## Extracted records
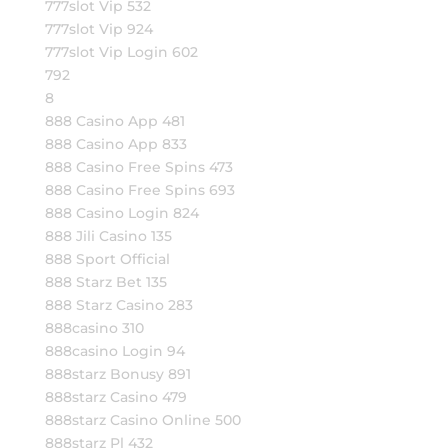
777slot Vip 532
777slot Vip 924
777slot Vip Login 602
792
8
888 Casino App 481
888 Casino App 833
888 Casino Free Spins 473
888 Casino Free Spins 693
888 Casino Login 824
888 Jili Casino 135
888 Sport Official
888 Starz Bet 135
888 Starz Casino 283
888casino 310
888casino Login 94
888starz Bonusy 891
888starz Casino 479
888starz Casino Online 500
888starz Pl 432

## EXERCISE BRIEF
Reproduce each line from the records that contains the word "Spins".

## EXERCISE SOLUTION
888 Casino Free Spins 473
888 Casino Free Spins 693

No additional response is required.